His voice was suddenly rough and brutal. It surprised both of them. “I haven’t found another girl,” he said harshly. “I never even knew any other girl but you. Do you understand?”
She laughed with sudden relief. “I’ve had men try to kiss me,” she said. “But you’ve certainly got a new approach. Scare-’em-to-death-Norman, he is known as.”
Quinn tried to laugh as he went past her to the door.
Upstairs, in the bleak quiet of his room, he did not bother turning on the light. He stood by the window in the darkness, tasting five years poison. If he wasn’t any good any more, it was Cindy’s doing.
When he had married her, he had been sole owner of one of Miami’s swankiest night spots. Quinn Norman whose friends were columnists and actors, senators and publishers, gamblers and bankers, and all of them big time.
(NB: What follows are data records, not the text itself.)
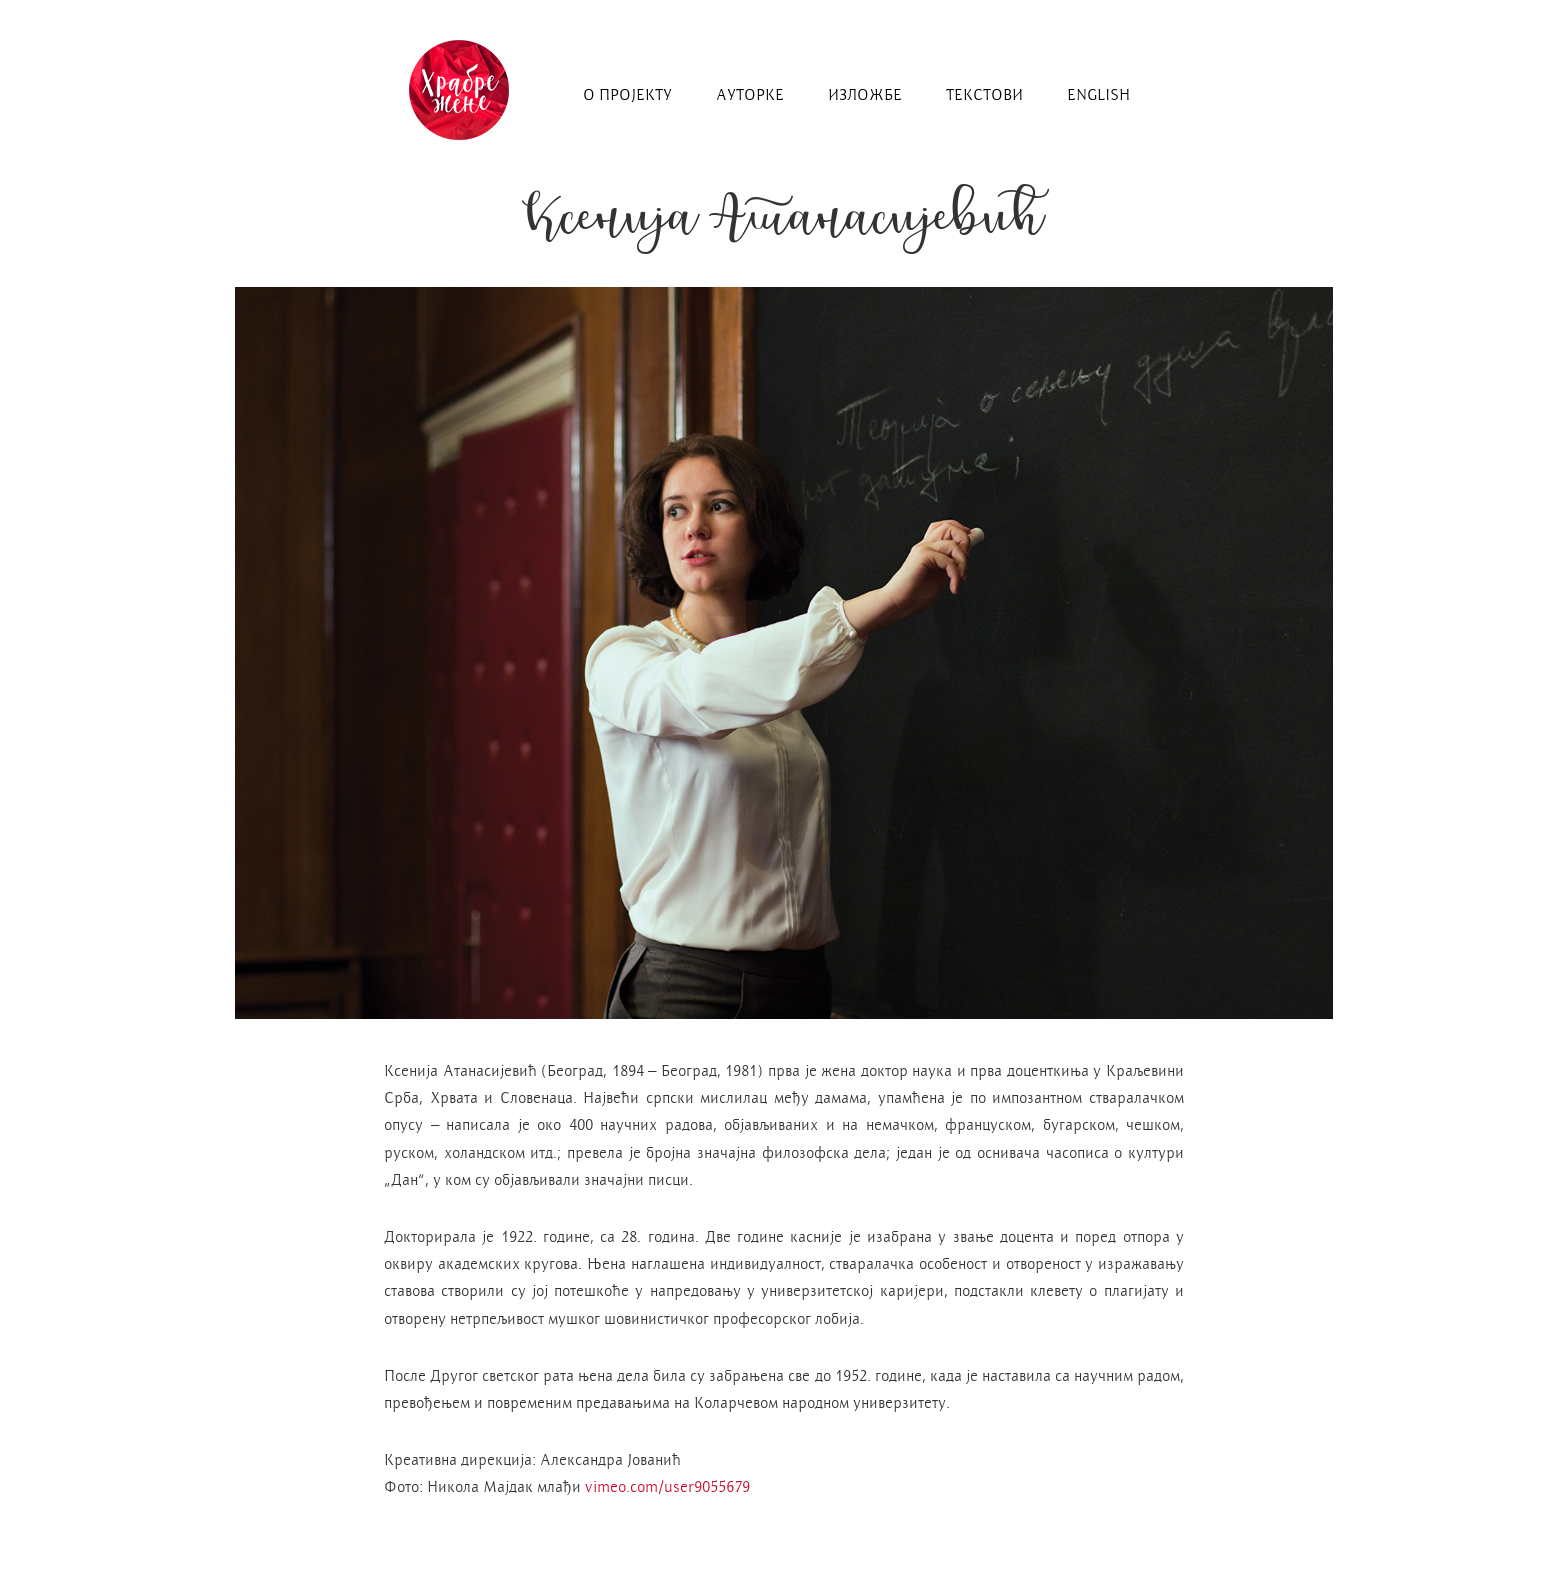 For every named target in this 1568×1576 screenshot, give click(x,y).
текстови (984, 94)
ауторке (750, 94)
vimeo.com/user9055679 (667, 1486)
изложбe (865, 94)
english (1098, 94)
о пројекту (627, 94) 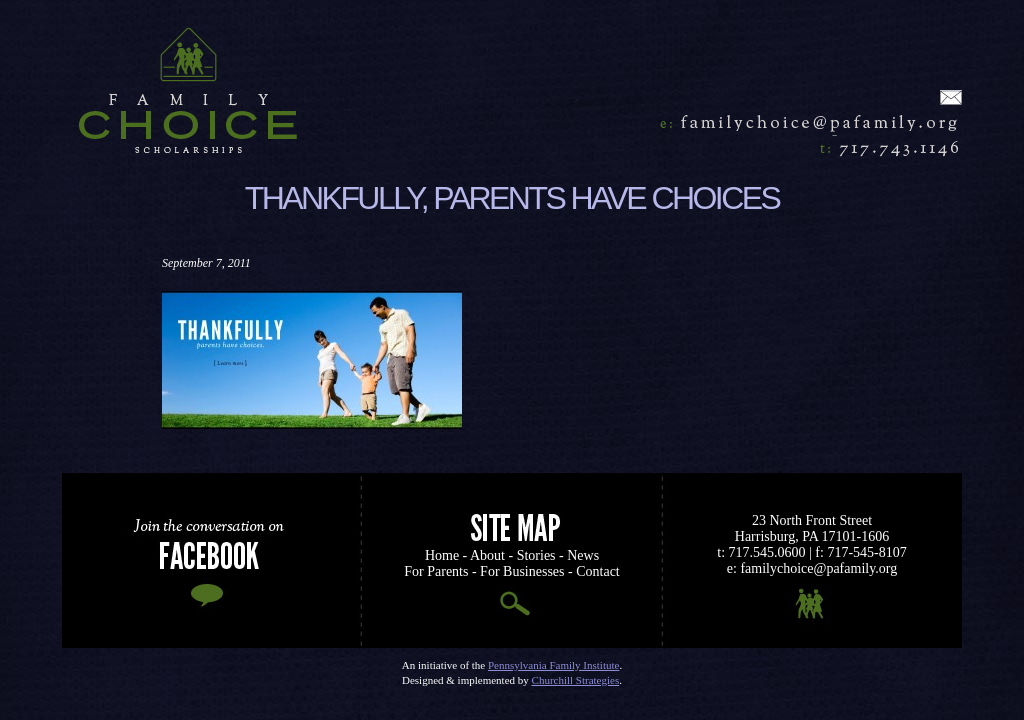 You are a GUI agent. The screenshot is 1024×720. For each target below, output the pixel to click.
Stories (536, 555)
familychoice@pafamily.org (802, 122)
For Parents (436, 571)
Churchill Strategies (576, 680)
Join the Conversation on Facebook (212, 560)
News (583, 555)
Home (192, 90)
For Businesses (522, 571)
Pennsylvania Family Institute (553, 665)
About (487, 555)
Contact (598, 571) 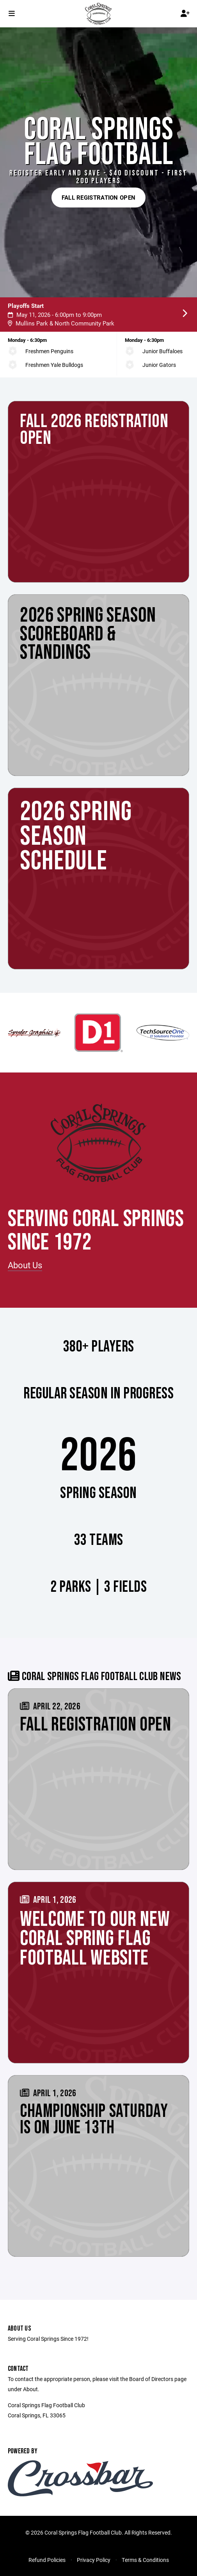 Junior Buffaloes (162, 351)
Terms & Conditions (145, 2559)
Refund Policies (47, 2559)
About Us (25, 1265)
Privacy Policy (93, 2559)
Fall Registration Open (99, 197)
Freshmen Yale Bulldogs (54, 364)
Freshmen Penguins (49, 351)
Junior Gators (159, 364)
He shook his head, unable to believe it himself, any more.
His club, the Casa Mañana, had caught on, and he’d hired two managers who knew all there was to know about swank night spots. Ansel Breen, suave, poised and smooth; women loved his lifted brow and his small mustache, and his quick glittering smile that actually didn’t mean a thing in the world except that Breen had pretty teeth, and knew it. Rudy Mackalvain, the other manager, had been tall, very dark and very quiet, but he was a financial wizard.
Rudy Mackalvain had been a financial magician, too. After the fire that had destroyed the Casa Manana beyond repair, Mackalvain had disappeared from the face of the earth, and with him went most of Quinn Norman’s money.
After the fire, Breen’s body had been found in a storeroom behind the club. All that was left of him was his expensive, charred wrist watch, and a round bullet-hole in his skull. Quinn was accused of the murder. But he had been alone, driving with Cindy.
Except that at the trial, Cindy shook her lovely head. She wanted to lie to save Quinn, she said. But she couldn’t. Knocked cold by the very hugeness of her lie, Quinn heard himself sentenced to five years for manslaughter, the most they could pin on him. With him safely in the pokey, Cindy had sold out his holdings, divorced him, and disappeared...
When Cindy opened the door of her apartment at eleven-thirty that night, Quinn Norman was in a chair facing her. She had closed the door and snapped on the light before she saw him.